[Tarantool-discussions] Consider exporting symbols from libraries: small, msgpuck

Alexander Turenko alexander.turenko at tarantool.org
Mon Sep 7 01:42:15 MSK 2020


I was accumulating thoughts around ABI compatibility for myself during
some time and want to share them. The main question that I bring into
attention here: whether it worth to expose msgpuck, small and other
libraries APIs into tarantool's module API.

Problem
-------

A tarantool module (say, memcached) uses a library, which is also used in
tarantool (say, small). Let's assume that tarantool and the module use
different versions of the library. Say, a layout of some structure was
changed: a non-last field was removed or a field was added to the middle.

 | tarantool executable
 | --------------------
 |
 | /* foo.h */
 |
 | struct foo {
 |     uint64_t bar;
 |     uint64_t baz;
 |     struct foo *next;
 | }
 |
 | void
 | foo_create(struct foo *foo, struct foo *next);
 |
 | /* foo.c */
 |
 | void
 | foo_create(struct foo *foo, struct foo *next)
 | {
 |     foo->bar = 0;
 |     foo->baz = 0;
 |     foo->next = next;
 | }

 | module dynamic library
 | ----------------------
 |
 | /* foo.h */
 |
 | struct foo {
 |     /* !! no bar !! */
 |     uint64_t baz;
 |     struct foo *next;
 | }
 |
 | void
 | foo_create(struct foo *foo, struct foo *next);
 |
 | /* foo.c */
 |
 | void
 | foo_create(struct foo *foo, struct foo *next)
 | {
 |     /* !! no foo->bar = 0 !! */
 |     foo->baz = 0;
 |     foo->next = next;
 | }

Let's look how a breakage may occur.

After unhiding internal symbols in tarantool executable (see [1]), a call of
foo_create() from the module will actually call the function from tarantool
executable, which will set foo->next to NULL (`foo->baz = 0;`) and will access
a memory out of the structure bounds (`foo->next = next;`).

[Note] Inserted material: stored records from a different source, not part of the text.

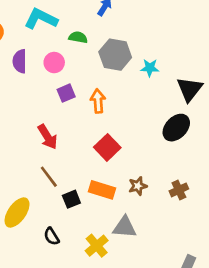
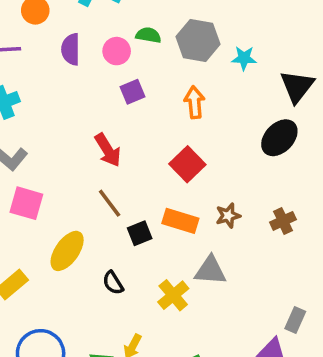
green semicircle: (78, 37) -> (148, 35), moved
orange arrow: (98, 101) -> (194, 102), moved

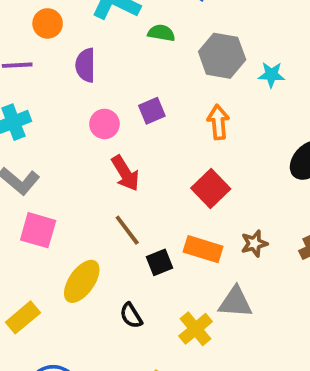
green semicircle: (148, 35) -> (161, 33), moved
pink circle: (117, 51) -> (104, 124), moved

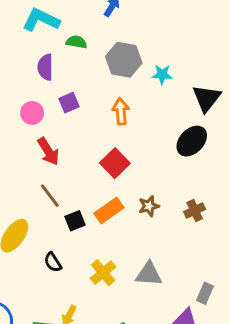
purple semicircle: (86, 65) -> (45, 67), moved
orange rectangle: (203, 249) -> (109, 211), turned -52
gray triangle: (235, 302) -> (149, 274), moved

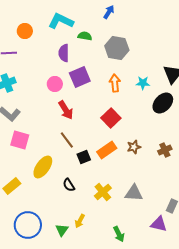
cyan star: (162, 75) -> (143, 83), moved
purple square: (69, 103) -> (80, 77), size x1.5

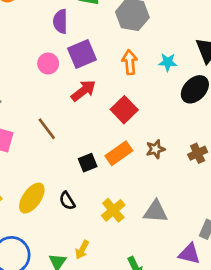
red arrow: (66, 110) -> (83, 91), moved, turned -96
brown line: (67, 140) -> (47, 129), moved
yellow ellipse: (43, 167) -> (32, 198), moved

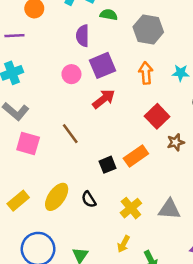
red square: (124, 110) -> (157, 116), moved
brown star: (155, 149) -> (176, 142), moved
yellow arrow: (82, 250) -> (124, 244), moved

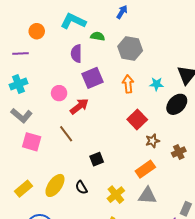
pink circle: (71, 74) -> (59, 93), moved
red arrow: (104, 99) -> (79, 106), moved
orange rectangle: (136, 156) -> (145, 169), moved

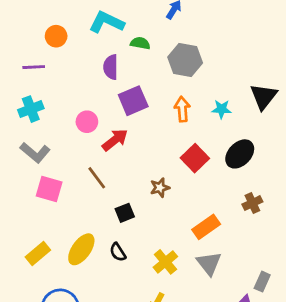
black ellipse: (177, 104) -> (240, 154), moved
brown star: (152, 141) -> (160, 188), moved
black square: (97, 159) -> (125, 213), moved
gray triangle: (147, 196) -> (209, 263), turned 48

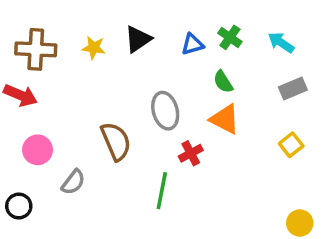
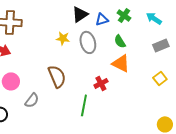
black triangle: (138, 39) -> (80, 14), moved
yellow star: (94, 48) -> (63, 38), moved
gray ellipse: (165, 111) -> (88, 42), moved

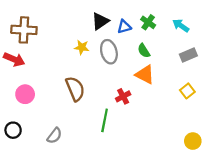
gray semicircle: (32, 100) -> (54, 136), moved

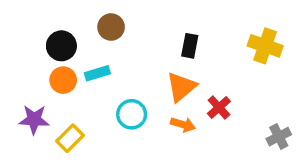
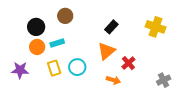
black rectangle: (190, 46) -> (111, 27), turned 32
orange arrow: (183, 125) -> (113, 80), moved
yellow rectangle: (70, 138) -> (54, 68), moved, turned -63

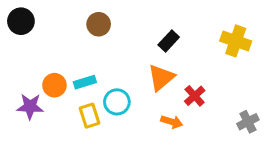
black circle: (36, 27) -> (21, 21), moved
cyan rectangle: (57, 43) -> (85, 82), moved
orange circle: (37, 47) -> (54, 85), moved
yellow rectangle: (54, 68) -> (89, 116), moved

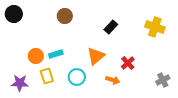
orange triangle: (161, 78) -> (96, 56), moved
cyan circle: (117, 102) -> (77, 77), moved
purple star: (30, 106) -> (20, 83), moved
yellow rectangle: (89, 116) -> (47, 76), moved

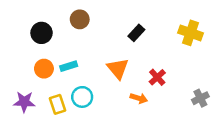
black circle: (14, 14) -> (42, 33), moved
orange triangle: (96, 56) -> (118, 69), turned -30
yellow rectangle: (47, 76) -> (58, 104), moved
cyan circle: (77, 77) -> (82, 97), moved

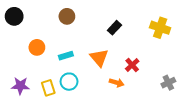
black circle: (42, 33) -> (14, 16), moved
cyan rectangle: (69, 66) -> (66, 56), moved
orange circle: (44, 69) -> (37, 47), moved

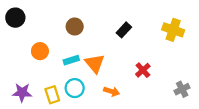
brown circle: (67, 16) -> (75, 27), moved
orange triangle: (99, 58) -> (95, 63), moved
orange arrow: (117, 83) -> (112, 91), moved

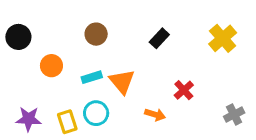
black circle: (15, 18) -> (18, 37), moved
yellow cross: (173, 30) -> (223, 38), turned 30
orange arrow: (112, 91) -> (155, 115), moved

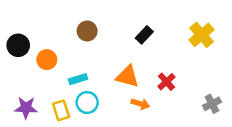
black circle: (18, 37) -> (18, 45), moved
cyan rectangle: (92, 77) -> (78, 79), moved
orange triangle: (122, 82) -> (127, 77), moved, turned -35

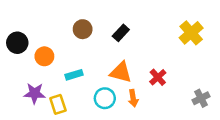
black rectangle: (144, 35) -> (121, 33), moved
cyan circle: (87, 103) -> (105, 98), moved
orange arrow: (140, 104) -> (133, 98), turned 63
purple star: (26, 108) -> (35, 93), moved

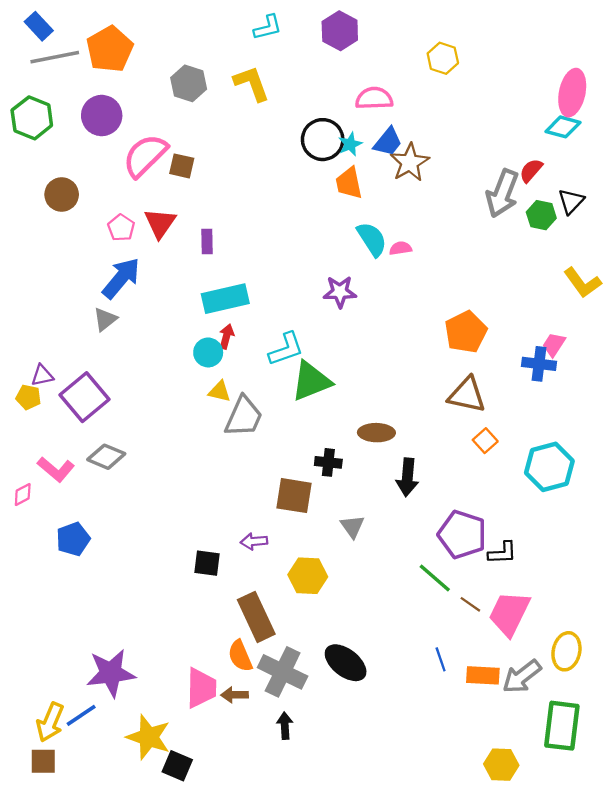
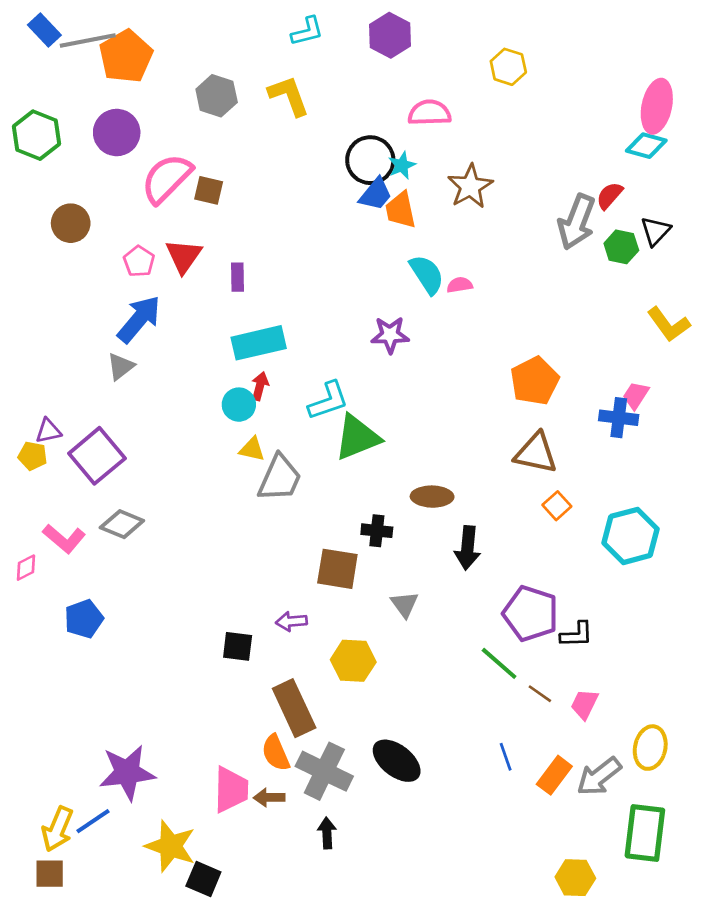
gray line: (55, 57) -> (88, 41), moved
blue trapezoid: (388, 142) -> (376, 194), moved
pink trapezoid: (509, 614) -> (585, 704), size x0.6
orange rectangle: (483, 675) -> (554, 775), turned -56

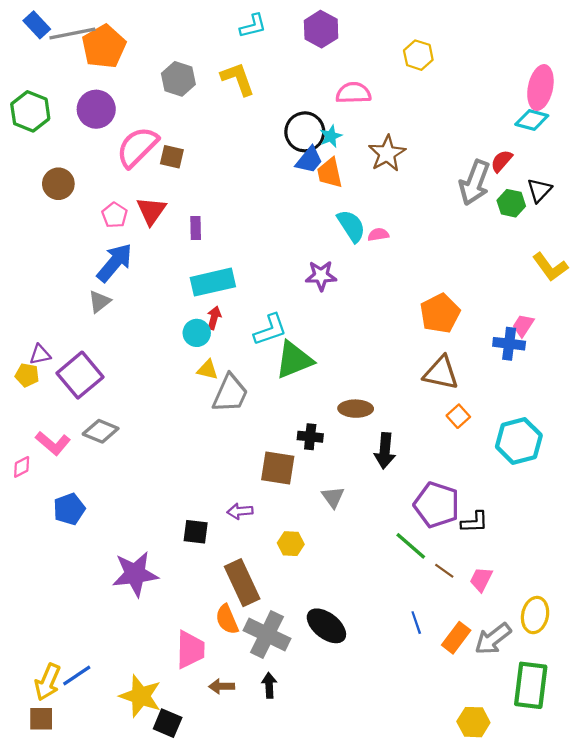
yellow hexagon: (353, 661) -> (291, 544), size x0.7
purple star: (127, 773) -> (135, 574), moved
brown arrow: (269, 797) -> (222, 686), moved

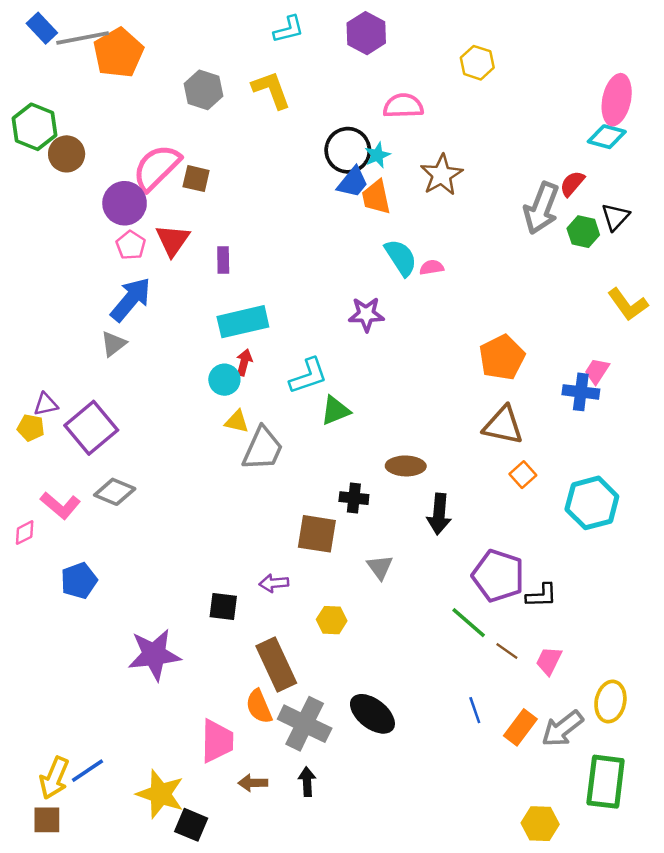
purple circle: (96, 109) -> (125, 203), moved
brown circle: (58, 184) -> (67, 154), moved
green triangle: (294, 360) -> (335, 410), size x0.7

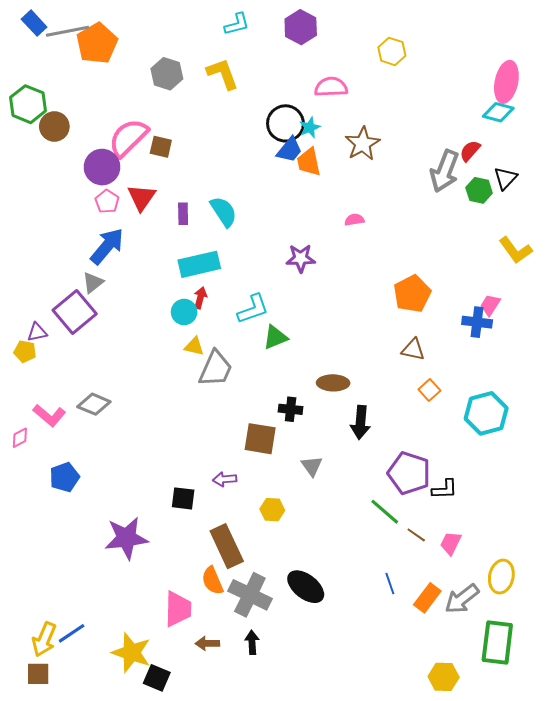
cyan semicircle: (401, 258) -> (224, 212), moved
brown triangle: (503, 425) -> (413, 349), size x0.7
purple square: (91, 428) -> (75, 312), moved

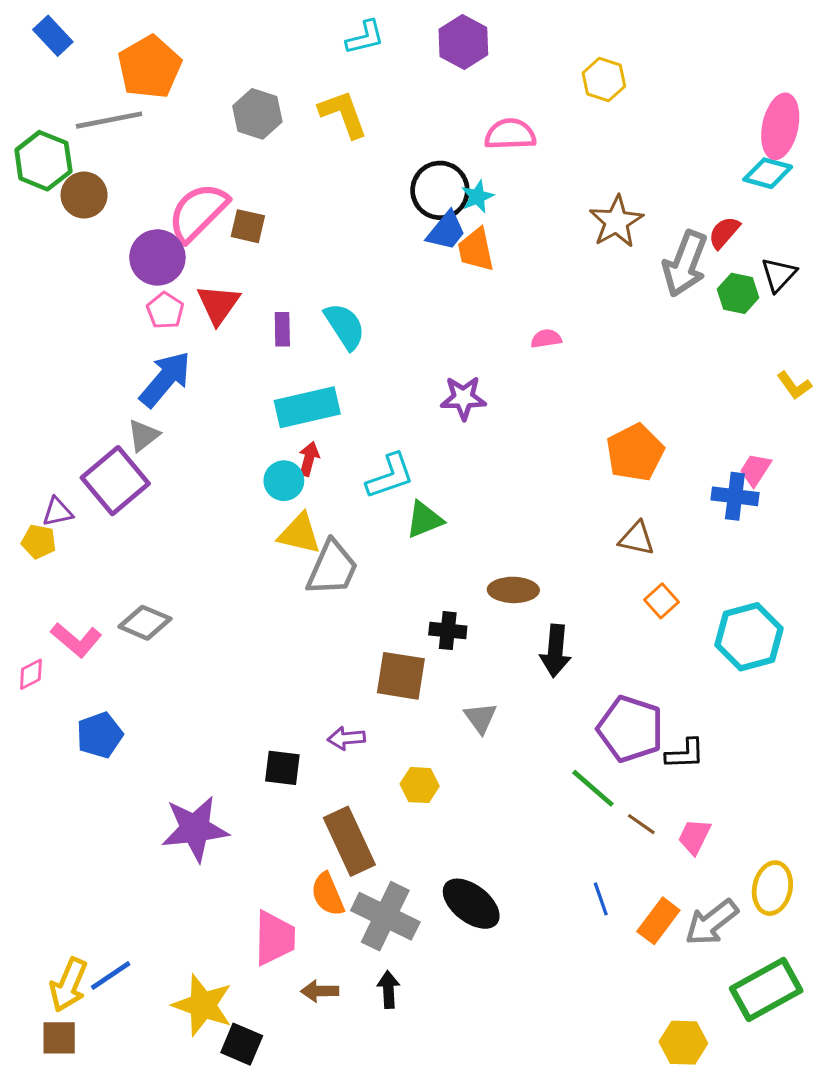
gray line: (68, 31) -> (109, 120), moved
brown star: (362, 144) -> (616, 222), moved
yellow L-shape: (516, 250) -> (794, 385), size x0.7
yellow triangle: (194, 346) -> (299, 534), size x1.4
green rectangle: (497, 642) -> (766, 990), turned 54

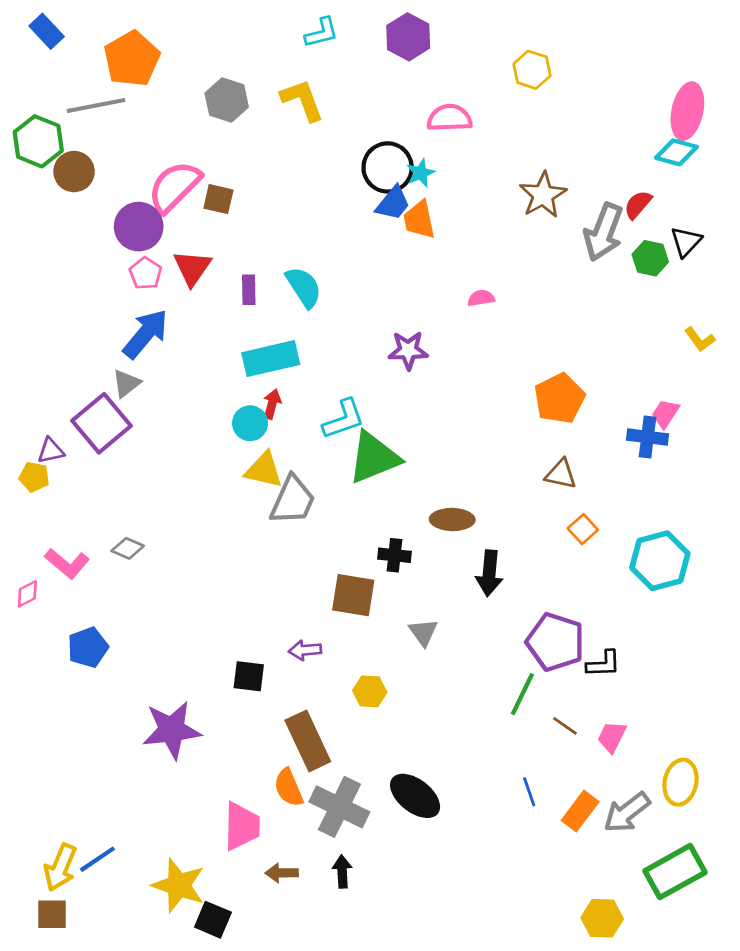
green triangle: (424, 520) -> (374, 458), size x1.6
gray diamond: (145, 623) -> (128, 548), size x0.7
green line: (593, 788) -> (522, 694), turned 75

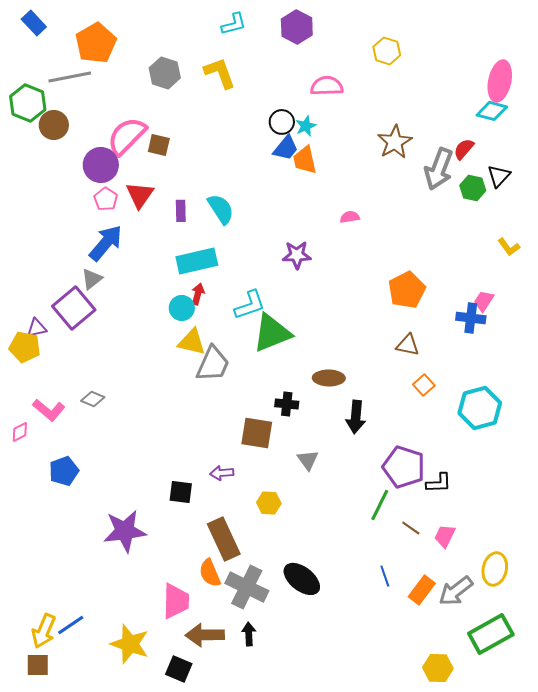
black circle: (388, 167) -> (282, 122), size x0.7
yellow pentagon: (34, 477) -> (25, 347), size x1.4
brown arrow: (282, 873) -> (205, 635), size x1.6
black square: (213, 920) -> (179, 669), moved

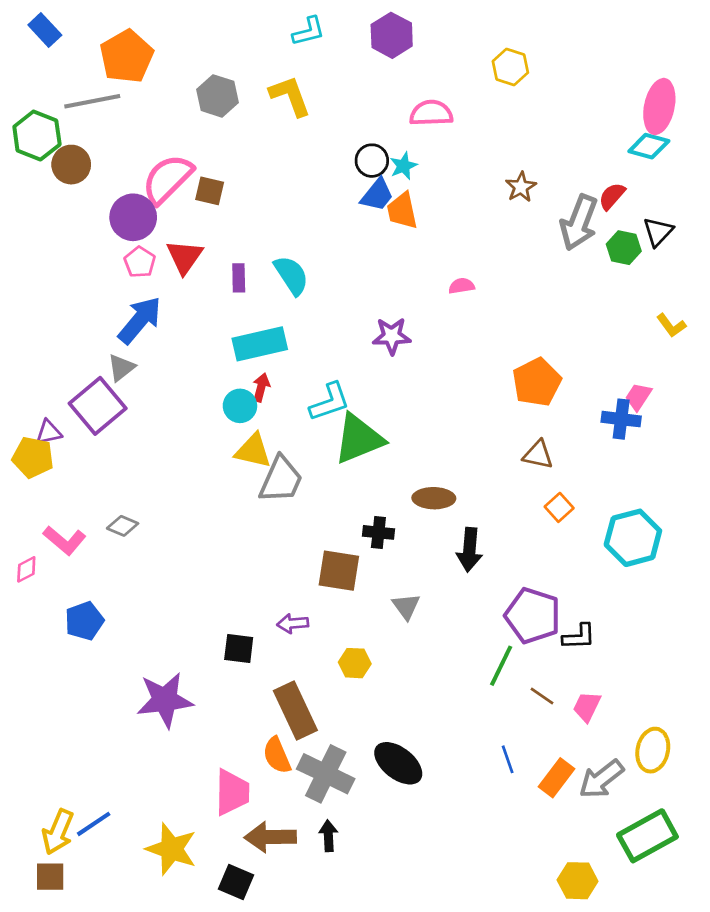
brown star: (395, 142) -> (521, 187), size x0.7

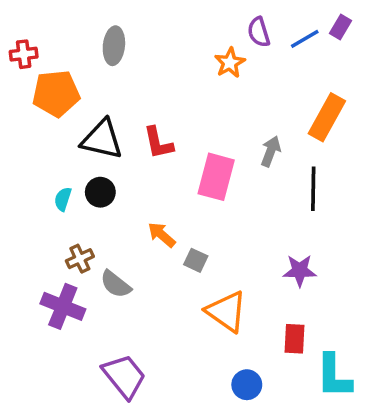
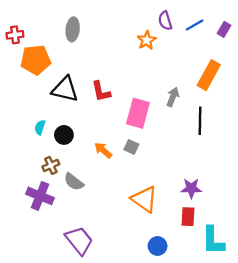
purple rectangle: (340, 27) -> (224, 29), moved
black circle: (100, 192) -> (64, 135), moved
gray square: (196, 260) -> (131, 147), moved
purple star: (300, 271) -> (191, 188), moved

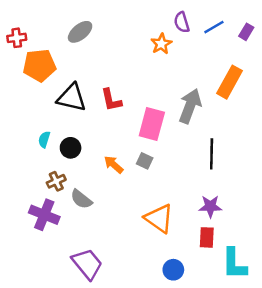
gray ellipse: (73, 29) -> (80, 32), turned 45
gray arrow: (173, 97) -> (190, 106), size x1.6
black line: (200, 121) -> (212, 154), moved

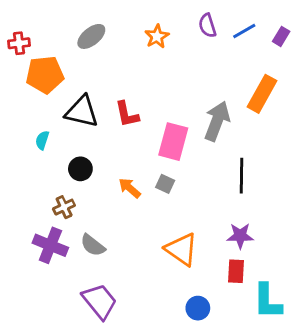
orange star: (161, 44) -> (157, 36), moved
cyan semicircle: (44, 139) -> (42, 140), moved
gray semicircle: (81, 199) -> (93, 245), moved

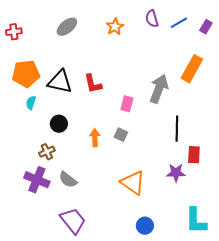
orange pentagon: (45, 75) -> (26, 74), moved
pink rectangle: (173, 142) -> (127, 104), size x0.6
orange arrow: (130, 188) -> (95, 138), turned 48
red rectangle: (236, 271) -> (194, 155), moved

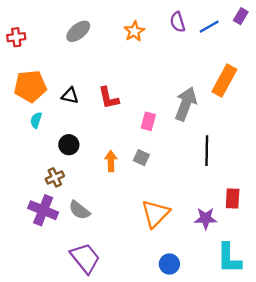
purple rectangle: (206, 27) -> (241, 16), moved
black triangle: (60, 82) -> (70, 96), size x0.6
red rectangle: (194, 155) -> (233, 199), moved
purple star: (176, 173) -> (206, 218), moved
orange triangle: (133, 183) -> (155, 214), turned 40

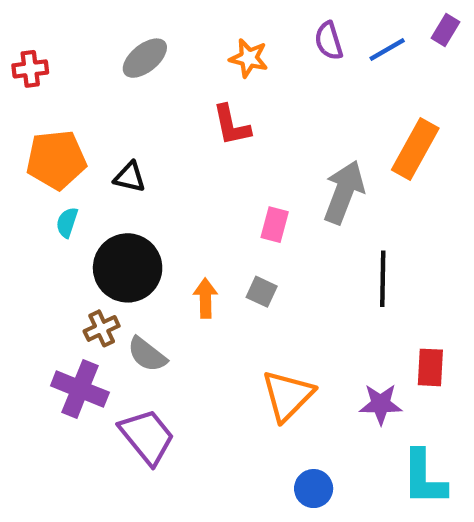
orange star: (134, 31) -> (249, 58), turned -30
red L-shape: (109, 98) -> (231, 125), moved
black circle: (69, 145) -> (128, 268), size x1.8
gray semicircle: (79, 210) -> (147, 354), moved
purple trapezoid: (85, 258) -> (147, 437), moved

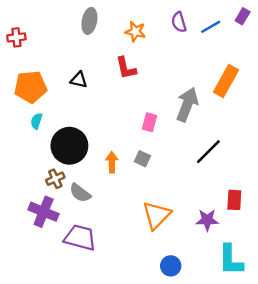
gray ellipse: (145, 58) -> (89, 21), moved, turned -40
black triangle: (130, 177) -> (79, 80), moved
black line: (383, 279) -> (208, 152), turned 44
purple trapezoid: (147, 437) -> (80, 238), turned -36

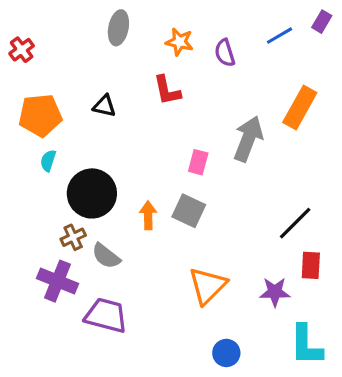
purple semicircle: (179, 22) -> (225, 53), moved
red cross: (16, 37) -> (22, 50), turned -30
black line: (208, 152) -> (295, 223), moved
gray square: (142, 159) -> (189, 211), size x1.5

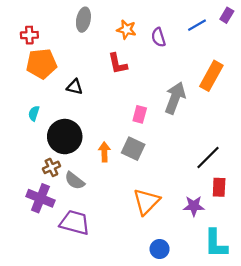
red cross: (22, 50) -> (29, 35), moved, turned 35
black triangle: (104, 106) -> (75, 87), moved
orange pentagon: (40, 115) -> (42, 64), moved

Note for myself: I would take extra care to inline functions in public
headers, however I have no example of a possible breakage in the mind.
Noted here to think around it later.

Note: Some msgpuck symbols were exposed even before [1]. I guess it was to use
them using LuaJIT FFI.

[1]: https://github.com/tarantool/tarantool/issues/2971

Background
----------

- Default on Linux: use a symbol from executable file.
- MacOS behaviour is like RTLD_DEEPBIND is used (from Vlad Sh.)
- See dlopen(3): RTLD_DEEPBIND (place a symbol from a library before global
  one in the lookup order).

Known cases
-----------

- LTO and ASAN complains about this.

  https://github.com/tarantool/tarantool/issues/5001
  LTO fix: https://github.com/tarantool/tarantool/commit/36927e540549fbdfd156ac3518616dbf4642711f
  ASAN fix: https://github.com/tarantool/tarantool/commit/e8c72d4fe66ea94e357af2e527cb5cc4727f09da

- memcached fails on some tarantool versions.

  This case is almost same as the abstract one described above: the symbol
  unhiding patch leads to the breakage.

  https://github.com/tarantool/memcached/issues/59

- box_txn_alloc() changes its behaviour.

  Not strictly related to the problem described above, but it is another
  tarantool public C API breakage. So it is related to the question below: how
  to test the API to prevent this kind of breakage.

  https://github.com/tarantool/memcached/issues/53

My questions
------------

- Should not we expose small, msgpuck libraries symbols from tarantool
  executable and ship corresponsing header files?

- How to ensure that exposed API / ABI is stable: one may use old headers to
  compile, but symbols from newer executable at runtime.
  - Of course, we should test tarantool changes against external modules. But
    it is not general ABI compatibility verification: some cases may not be
    covered by a module test, there may be closed-source modules.
  - How existing ABI compatibility checkers are? Say, [2].
    - Looks promising: at least the description suggests that the case above
      would be catched ('renamed fields').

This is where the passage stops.